As I read about bullying and incidents of bullying, I am continually amazed at how many times the administrators of a school will say they weren’t aware of the problem. I find this “it can’t happy here” attitude difficult to believe. I think administrators like to sweep it under the rug and call it by different names in an effort to not deal with it. Not because they don’t think it is important, but because of the complexity about what do to leaves them with more questions than answers.
For example, I know that when we have dealt with issues, we have been told that it is just “boys being boys.” Principals have also said that it is just a boy being a jerk, or a wise guy. Even so, when did that become acceptable? By not doing anything and dismissing it, administrators are giving the green light for that to continue and for other kids to behave that way if they so choose.

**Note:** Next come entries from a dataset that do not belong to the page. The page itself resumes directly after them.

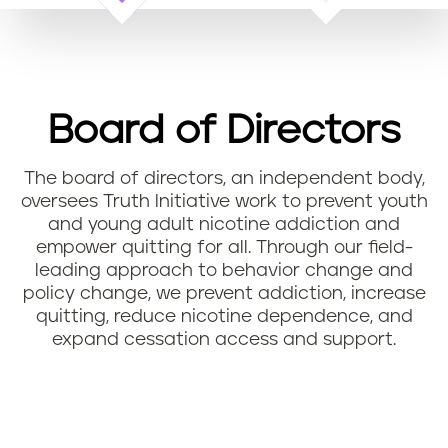
n
t
Board of Directors
The board of directors, an independent body,
oversees Truth Initiative work to prevent youth
and young adult nicotine addiction and
empower quitting for all. Through our field-
leading approach to behavior change and
policy change, we prevent addiction, increase
quitting, reduce nicotine dependence, and
expand cessation access and support.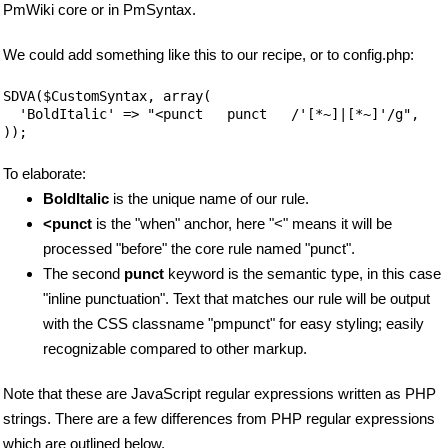
PmWiki core or in PmSyntax.
We could add something like this to our recipe, or to config.php:
SDVA($CustomSyntax, array(

  'BoldItalic' => "<punct   punct   /'[*~]|[*~]'/g",

));
To elaborate:
BoldItalic
is the unique name of our rule.
<punct
is the "when" anchor, here "<" means it will be
processed "before" the core rule named "punct".
The second
punct
keyword is the semantic type, in this case
"inline punctuation". Text that matches our rule will be output
with the CSS classname "pmpunct" for easy styling; easily
recognizable compared to other markup.
Note that these are JavaScript regular expressions written as PHP
strings. There are a few differences from PHP regular expressions
which are outlined below.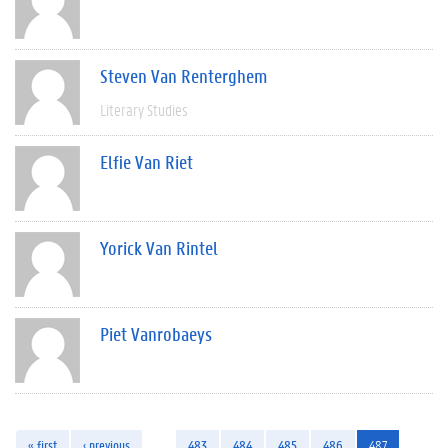
Steven Van Renterghem
Literary Studies
Elfie Van Riet
Yorick Van Rintel
Piet Vanrobaeys
« first
‹ previous
…
483
484
485
486
487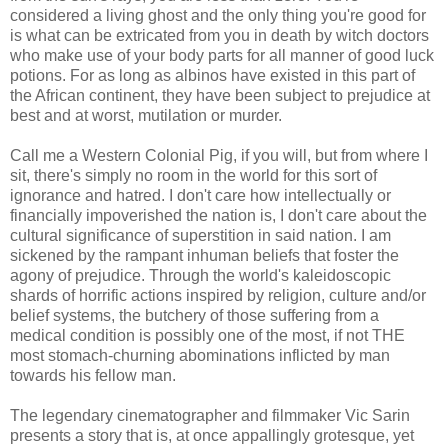
considered a living ghost and the only thing you're good for
is what can be extricated from you in death by witch doctors
who make use of your body parts for all manner of good luck
potions. For as long as albinos have existed in this part of
the African continent, they have been subject to prejudice at
best and at worst, mutilation or murder.
Call me a Western Colonial Pig, if you will, but from where I
sit, there's simply no room in the world for this sort of
ignorance and hatred. I don't care how intellectually or
financially impoverished the nation is, I don't care about the
cultural significance of superstition in said nation. I am
sickened by the rampant inhuman beliefs that foster the
agony of prejudice. Through the world's kaleidoscopic
shards of horrific actions inspired by religion, culture and/or
belief systems, the butchery of those suffering from a
medical condition is possibly one of the most, if not THE
most stomach-churning abominations inflicted by man
towards his fellow man.
The legendary cinematographer and filmmaker Vic Sarin
presents a story that is, at once appallingly grotesque, yet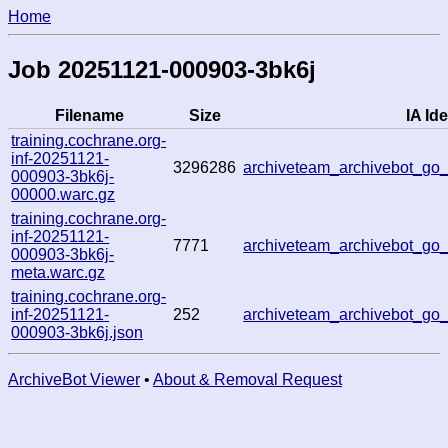
Home
Job 20251121-000903-3bk6j
Filename
Size
IA Ide
training.cochrane.org-
inf-20251121-
3296286
archiveteam_archivebot_g
000903-3bk6j-
00000.warc.gz
training.cochrane.org-
inf-20251121-
7771
archiveteam_archivebot_g
000903-3bk6j-
meta.warc.gz
training.cochrane.org-
inf-20251121-
252
archiveteam_archivebot_g
000903-3bk6j.json
ArchiveBot Viewer
•
About & Removal Request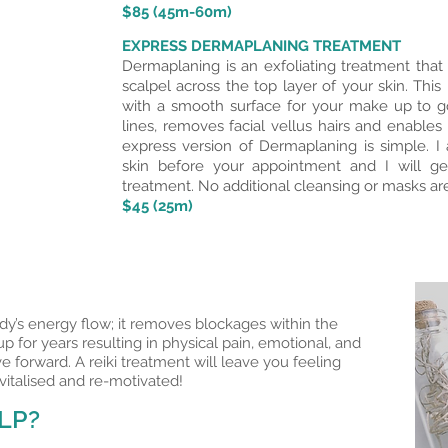
$85 (45m-60m)
EXPRESS DERMAPLANING TREATMENT
Dermaplaning is an exfoliating treatment that c
scalpel across the top layer of your skin. Thi
with a smooth surface for your make up to go
lines, removes facial vellus hairs and enables
express version of Dermaplaning is simple. 
skin before your appointment and I will ge
treatment. No additional cleansing or masks are
$45 (25m)
dy’s energy flow; it removes blockages within the
 for years resulting in physical pain, emotional, and
ve forward. A reiki treatment will leave you feeling
vitalised and re-motivated!
LP?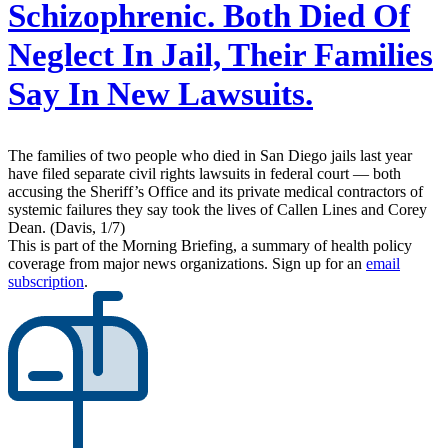
Schizophrenic. Both Died Of
Neglect In Jail, Their Families
Say In New Lawsuits.
The families of two people who died in San Diego jails last year
have filed separate civil rights lawsuits in federal court — both
accusing the Sheriff’s Office and its private medical contractors of
systemic failures they say took the lives of Callen Lines and Corey
Dean. (Davis, 1/7)
This is part of the Morning Briefing, a summary of health policy
coverage from major news organizations. Sign up for an
email
subscription
.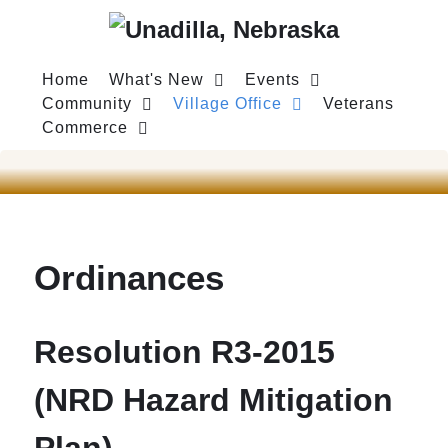
Home
What's New
Events
Community
Village Office
Veterans
Commerce
Ordinances
Resolution R3-2015
(NRD Hazard Mitigation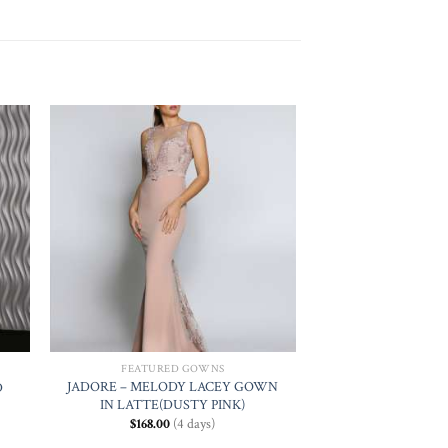
 to
Add to
ist
Wishlist
FEATURED GOWNS
JADORE – MELODY LACEY GOWN
D
IN LATTE(DUSTY PINK)
$
168.00
(4 days)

So why do those in charge do this? I don’t know that I really have a straight forward answer to that question. I do, however, have a couple of theories. First, I think it can be that the parents intimidate or even bully the school and those in authority do not want to deal with those parents. In a society when people sue so quickly, schools worry about dealing with a law suit and will avoid it at all costs. Even at the cost of the emotional state of a child.
It might also be that the principal doesn’t feel that it is a high priority because of the way he or she is viewing it. This is unacceptable. When an administrator does rename what is going on in an effort to minimize it, it leaves the child and parents of that child feeling helpless. These are just excuses for those in charge to not deal with the issue at hand.
When a child is feeling belittled or attacked personally, the school has an obligation to step in. If it is a repeated incident, it is absolutely bullying and needs to stop. I do like to give the benefit of the doubt. It is possible that the child doing the bullying may not even realize his/her actions are hurting someone. If this is truly the case, a short conversation with the child will put an end to the hurt feelings. Any child who has been taught respect and compassion will stop when asked, particularly by an authority figure. However, more than likely there is some reason the child feels the need to put others down. Countless schools want to work with the child being bullied to help them through the tough situation. While this is all well and good, their primary focus needs to be the bully. Our schools must be required to set a plan in place to help the child doing the bullying learn to act in a socially acceptable manner.
We must let the school know it is unacceptable to continue down a road of apathy. We must fight for all children’s rights. Our children have a right to a public education without ridicule. The current state of our education in our country is dependent on it. When we look at education reform, I believe that we are putting emphasis on some of the wrong things. One overlooked item being a safe environment. So many children have no safety in their lives, either at home or school. As part of our education reform, we need to give our school environment an overhaul as well. Our schools must have the authority, but more importantly the courage, to deal with bullying.